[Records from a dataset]
▼

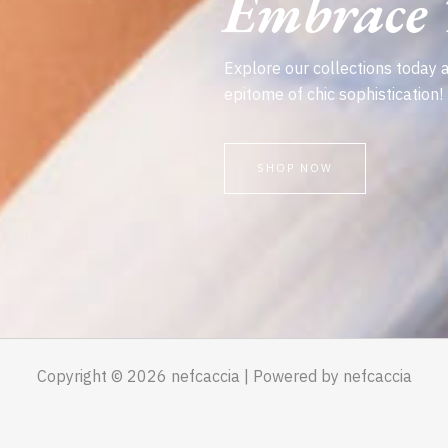
Embrace T
Explore our collections today 
epitome of chic sophistication!
SHOP NOW
Copyright © 2026 nefcaccia | Powered by nefcaccia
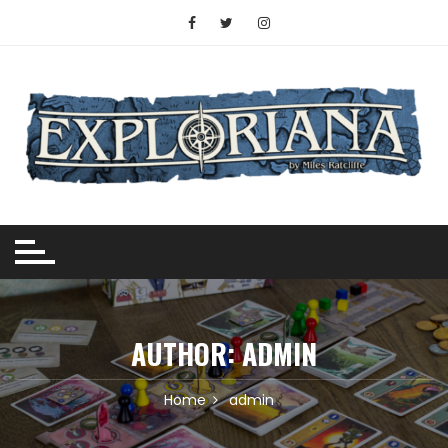
Skip
to
content
AUTHOR:
ADMIN
Home
admin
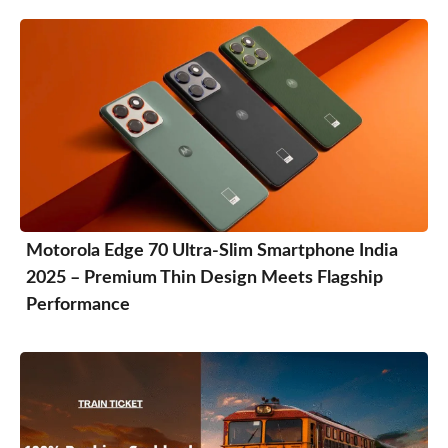
Motorola Edge 70 Ultra-Slim Smartphone India
2025 – Premium Thin Design Meets Flagship
Performance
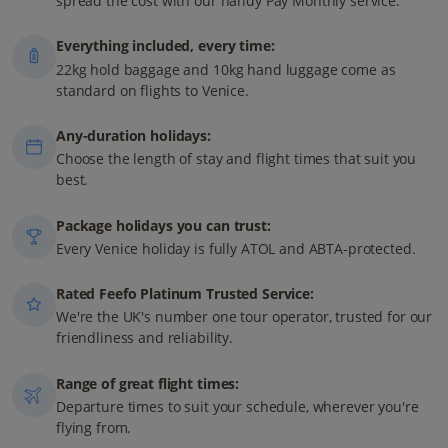
spread the cost with our handy Pay Monthly service.
Everything included, every time:
22kg hold baggage and 10kg hand luggage come as
standard on flights to Venice.
Any-duration holidays:
Choose the length of stay and flight times that suit you
best.
Package holidays you can trust:
Every Venice holiday is fully ATOL and ABTA-protected.
Rated Feefo Platinum Trusted Service:
We're the UK's number one tour operator, trusted for our
friendliness and reliability.
Range of great flight times:
Departure times to suit your schedule, wherever you're
flying from.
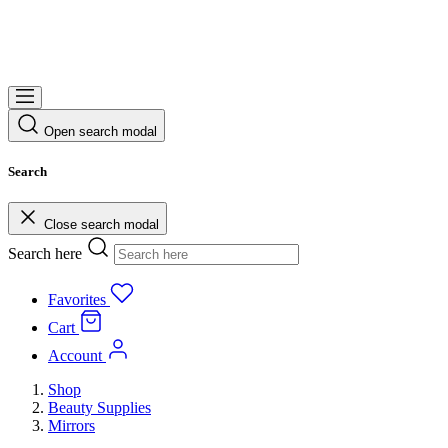
Open search modal
Search
Close search modal
Search here
Favorites
Cart
Account
Shop
Beauty Supplies
Mirrors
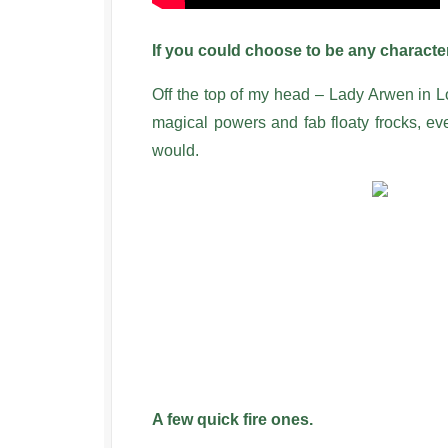
If you could choose to be any charac
Off the top of my head – Lady Arwen in L
magical powers and fab floaty frocks, ev
would.
A few quick fire ones.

▲

- **Task**
Leave out the pictures and give the rest of the records again exactly.

- **Response area**
Embrace T
Explore our collections today 
epitome of chic sophistication!
SHOP NOW
Copyright © 2026 nefcaccia | Powered by nefcaccia
Skip
to
content
AUTHOR:
ADMIN
Home
admin
Motorola Edge 70 Ultra-Slim Smartphone India
2025 – Premium Thin Design Meets Flagship
Performance
spread the cost with our handy Pay Monthly service.
Everything included, every time:
22kg hold baggage and 10kg hand luggage come as
standard on flights to Venice.
Any-duration holidays:
Choose the length of stay and flight times that suit you
best.
Package holidays you can trust:
Every Venice holiday is fully ATOL and ABTA-protected.
Rated Feefo Platinum Trusted Service:
We're the UK's number one tour operator, trusted for our
friendliness and reliability.
Range of great flight times:
Departure times to suit your schedule, wherever you're
flying from.
Open search modal
Search
Close search modal
Search here
Favorites
Cart
Account
Shop
Beauty Supplies
Mirrors
If you could choose to be any charac
Off the top of my head – Lady Arwen in L
magical powers and fab floaty frocks, ev
would.
A few quick fire ones.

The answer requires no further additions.